MR Imaging Workup of Inborn Errors of Metabolism of Early Postnatal Onset

Immediate or early postnatal onset forms of neurometabolic disorders represent a clinically important subgroup because these often present as a life-threatening episode of metabolic decompensation shortly after birth. This article focuses on this group of diseases, often referred to as “devastating neurometabolic diseases” of the newborn. Awareness of the most common entities and their clinical, biochemical, and diagnostic imaging manifestations is important because if undiagnosed and untreated, the diseases may have catastrophic consequences. Although formal diagnosis relies on laboratory tests, diagnostic imaging is often pivotal in both reaching the correct diagnosis and/or orienting further targeted investigative efforts.

Inborn errors of metabolism may present clinically with systemic metabolic abnormalities (eg, acidosis, ketosis, ketoacidosis, or hypoglycemia) or clinical signs and symptoms related to the involvement of one or more of the organ systems, such as the central and the peripheral nervous system (white matter disease, gray matter disease, or most commonly a combination of the two), the musculoskeletal system (myopathy, dysostosis), some of the visceral organs (cardiomyopathy, hepatosplenomegaly), the anterior visual system (cataract, retinal degeneration), or even the skin (alopecia, dermatitis, petechiae). Diseases in which the clinical manifestations are exclusive to or dominated by signs and symptoms of central nervous system (CNS) involvement are referred to as neurometabolic diseases.

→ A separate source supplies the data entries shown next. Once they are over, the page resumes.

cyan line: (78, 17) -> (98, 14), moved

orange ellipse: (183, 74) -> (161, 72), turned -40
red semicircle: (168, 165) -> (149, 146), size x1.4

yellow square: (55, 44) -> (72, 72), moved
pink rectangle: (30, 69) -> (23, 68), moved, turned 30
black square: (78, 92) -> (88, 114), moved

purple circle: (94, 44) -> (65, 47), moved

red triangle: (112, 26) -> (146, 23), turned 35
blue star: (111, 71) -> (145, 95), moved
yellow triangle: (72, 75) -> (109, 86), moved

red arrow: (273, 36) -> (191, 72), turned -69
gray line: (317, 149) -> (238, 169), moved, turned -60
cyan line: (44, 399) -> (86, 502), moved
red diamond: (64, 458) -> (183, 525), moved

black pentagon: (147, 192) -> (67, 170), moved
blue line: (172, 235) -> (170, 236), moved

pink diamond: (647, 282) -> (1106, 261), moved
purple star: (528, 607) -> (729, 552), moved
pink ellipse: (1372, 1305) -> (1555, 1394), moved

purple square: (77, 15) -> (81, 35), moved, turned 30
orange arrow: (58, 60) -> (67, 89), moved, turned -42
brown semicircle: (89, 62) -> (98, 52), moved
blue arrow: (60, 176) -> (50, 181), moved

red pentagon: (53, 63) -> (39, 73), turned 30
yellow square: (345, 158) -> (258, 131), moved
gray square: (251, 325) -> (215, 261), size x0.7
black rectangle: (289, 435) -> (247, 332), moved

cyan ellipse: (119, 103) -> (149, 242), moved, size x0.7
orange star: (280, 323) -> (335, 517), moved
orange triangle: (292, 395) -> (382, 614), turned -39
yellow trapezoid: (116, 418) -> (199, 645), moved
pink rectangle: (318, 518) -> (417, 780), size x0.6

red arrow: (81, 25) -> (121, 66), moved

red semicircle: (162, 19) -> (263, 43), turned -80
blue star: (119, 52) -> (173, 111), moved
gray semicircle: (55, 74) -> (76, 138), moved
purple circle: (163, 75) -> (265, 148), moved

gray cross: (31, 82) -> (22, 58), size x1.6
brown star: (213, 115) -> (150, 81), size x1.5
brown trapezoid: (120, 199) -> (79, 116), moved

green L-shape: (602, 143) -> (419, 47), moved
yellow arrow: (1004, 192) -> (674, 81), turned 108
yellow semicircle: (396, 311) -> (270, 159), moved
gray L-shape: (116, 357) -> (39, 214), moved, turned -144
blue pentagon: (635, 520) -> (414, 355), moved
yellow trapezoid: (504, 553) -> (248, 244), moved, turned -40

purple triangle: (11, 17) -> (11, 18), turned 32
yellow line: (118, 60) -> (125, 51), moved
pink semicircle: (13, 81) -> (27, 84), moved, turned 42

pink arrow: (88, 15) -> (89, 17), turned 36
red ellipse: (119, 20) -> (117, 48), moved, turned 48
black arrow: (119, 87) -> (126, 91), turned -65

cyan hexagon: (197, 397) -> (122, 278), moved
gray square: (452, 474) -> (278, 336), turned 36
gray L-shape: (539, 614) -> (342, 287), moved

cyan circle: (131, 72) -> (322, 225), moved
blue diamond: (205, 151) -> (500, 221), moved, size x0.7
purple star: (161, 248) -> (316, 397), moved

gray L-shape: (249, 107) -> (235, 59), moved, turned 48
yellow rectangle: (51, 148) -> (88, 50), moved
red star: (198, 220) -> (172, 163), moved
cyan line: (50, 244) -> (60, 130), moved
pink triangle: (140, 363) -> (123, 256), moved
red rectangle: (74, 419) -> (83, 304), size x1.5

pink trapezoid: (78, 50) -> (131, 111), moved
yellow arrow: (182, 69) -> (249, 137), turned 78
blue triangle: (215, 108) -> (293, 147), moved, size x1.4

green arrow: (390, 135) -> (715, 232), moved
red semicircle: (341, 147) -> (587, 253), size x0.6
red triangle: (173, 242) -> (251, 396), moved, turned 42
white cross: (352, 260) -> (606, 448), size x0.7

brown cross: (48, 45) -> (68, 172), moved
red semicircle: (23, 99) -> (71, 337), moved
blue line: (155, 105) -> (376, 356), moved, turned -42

The age of onset of the clinically manifesting disease is a significant confounder in the remarkable clinical phenotypic variability of inborn errors of metabolism. (Please note: in inborn errors of metabolism, the enzyme deficiency may be compensated by maternal [in utero] or other mechanisms for a variable amount of time before the clinically manifesting disease actually develops.) Most metabolic disorders are known to have early (neonatal, infantile) or later (juvenile, adult) onsets, as a function of effective (residual) enzyme activity. As a general rule, early onset indicates a more profound enzymatic dysfunction and severe, often therapy-resistant disease, whereas later-onset forms are typically associated with a more benign and manageable clinical course, but of course many exceptions to this “rule of thumb” are known too.

In addition to the typically more severe clinical systemic manifestations, early-onset metabolic disorders are important from a different point of view. The developing brain (both in utero and postnatally) is particularly vulnerable to any noxious process that may interfere with its normal development. In the context of metabolic decompensation, patients often present in critical conditions, and the underlying disease may not be known or may mimic other more common diseases (infection, gastrointestinal problems); hence, prompt and efficient diagnostic workup strategies are needed to prevent serious sequelae. Diagnostic imaging has a significant and well-established role in that scheme; nonetheless, it is important that available modalities and techniques be used judiciously, adequately, and efficiently. At present, the diagnostic imaging workup of CNS involvement in inborn errors of metabolism heavily relies on magnetic resonance (MR) imaging, which includes conventional (“anatomic”) and advanced (“physiologic” or “functional”) techniques (diffusion-weighted and diffusion tensor imaging, proton MR spectroscopy). The comprehensive MR imaging evaluation of inborn errors of metabolism takes into account all structural and “functional” lesion pattern elements revealed by anatomic and pathophysiologic MR imaging data to enhance the sensitivity and specificity of the diagnostic workup process.